Study was conducted on 30 patients randomized into 2 groups to receive either bolus iron infusion or intermittent iron therapy in a single blinded design, iron parameter, hemoglobin level, and CRP were monitored at the start and the end of study for change. In both groups there were a significant increase in hemoglobin level, TSAT (%) & ferritin level without significant change in CRP titer.

Discussion

The importance of intravenous (IV) iron as an adjunctive treatment had been increasingly recognized [14]. This is particularly true in hemodialysis patients, for whom iron losses are greater and IV iron supplementation often is necessary to optimize the erythropoietin activity. In some patients, IV iron may improve hemoglobin levels even before erythropoietin therapy is started, whereas concomitant use of IV iron along with EPO can enhance the erythropoietin response and reduce dose requirements of EPO. Data from studies have been pivotal in generating the recommendation in the revised European Best Practice Guidelines on renal anemia management that IV iron supplementation is likely to be required in all hemodialysis patients [15].

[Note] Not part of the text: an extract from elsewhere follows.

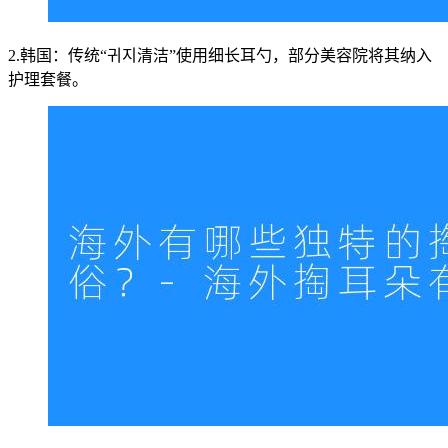
2.韩国：传统“귀지清洁”使用细长耳勺，部分美容院将其纳入
护理套餐。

In our study 30 hemodialysis patients had iron deficiency anemia were divided into two matching groups for correction of iron deficiency, Group A included 15 patients took a bolus intravenous iron administration protocol (total dose correction of iron) & Group B included 15 patients having an intermittent intravenous iron infusion protocol for 3 months. We used iron dextran in both groups calculating the amount of iron by mg needed by the following equation: (Target Hb-Patient Hb) g/l X body weight {kg} X 0.24 + Iron stores {mg} 500 is recommended for iron stores in patients have body weight above 30kg (www.medicines.org. uk/emc/ medicine/14139) Comparing between the two groups in the outcome of correction of anemia with fixed dose of erythropoietin injection of 100mic/kg per week.

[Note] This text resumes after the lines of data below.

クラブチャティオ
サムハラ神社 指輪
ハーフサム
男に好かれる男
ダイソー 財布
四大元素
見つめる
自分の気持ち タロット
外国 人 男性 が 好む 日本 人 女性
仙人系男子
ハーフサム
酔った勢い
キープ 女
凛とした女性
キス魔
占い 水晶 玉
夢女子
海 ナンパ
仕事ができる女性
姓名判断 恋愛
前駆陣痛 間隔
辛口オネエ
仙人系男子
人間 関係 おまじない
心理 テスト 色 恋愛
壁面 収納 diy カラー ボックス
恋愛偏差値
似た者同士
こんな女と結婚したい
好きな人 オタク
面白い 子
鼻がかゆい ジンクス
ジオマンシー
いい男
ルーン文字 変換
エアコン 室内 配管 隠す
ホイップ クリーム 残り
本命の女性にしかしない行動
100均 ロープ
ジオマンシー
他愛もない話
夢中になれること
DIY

Patients Group A who received total dose correction of iron The median hemoglobin (Hb) level prior to infusion were 8.14 gm/dl and post-infusion significantly increased to 11.51 gm/dl (p<0.001). Ferritin levels increased significantly from a median of 249.73 ng/ml pre-infusion to 596.33 ng/ml post-infusion (p<0.001), also TSAT (%) significantly increased from 14.49 to 32.07 (p<0.001) & there was insignificant decrease in CRP 7.60 mg/dl to 6.13 mg/dl (p=0.036).

Patients Group B who received total dose correction of iron The median hemoglobin (Hb) level prior to infusion were 8.15 gm/dl and post-infusion significantly increased to 11.29 gm/dl (p<0.001). Ferritin levels increased significantly from a median of 249.87 ng/ml pre-infusion to 598.33 ng/ml post-infusion (p<0.001), also TSAT (%) significantly increased from 15.01 to 30.97 (p<0.001) & there was insignificant decrease in CRP 7. 47 mg/dl to 6.73 mg/dl (p= 0.452).

There were no significant difference between either methods of iron therapy as regard correction of hemoglobin level or iron parameters or risk of infection on the short term period (Table 3). Our results were compatible with Fenwick and Peebles [16], who concluded in their retrospective study the effectiveness of high total dose correction of iron in achieving good levels of iron stores in HD patients and offering a strong alternative to the wide practice of frequent (e.g. weekly/fortnightly) low-dose supplementation (intermittent doses) in management of anemia. The Dialysis Patients’ Response to IV Iron with Elevated Ferritin (DRIVE) I and II studies found that, in patients with high ferritin and low TSAT (a subgroup likely to be hypo responsive to ESA therapy), bolus administration of iron reduced ESA requirements and improved iron status and hemoglobin levels relative to no iron treatment [17,18]. In both DRIVE I and II, there were no increases in the risks of infection in the iron-treated groups.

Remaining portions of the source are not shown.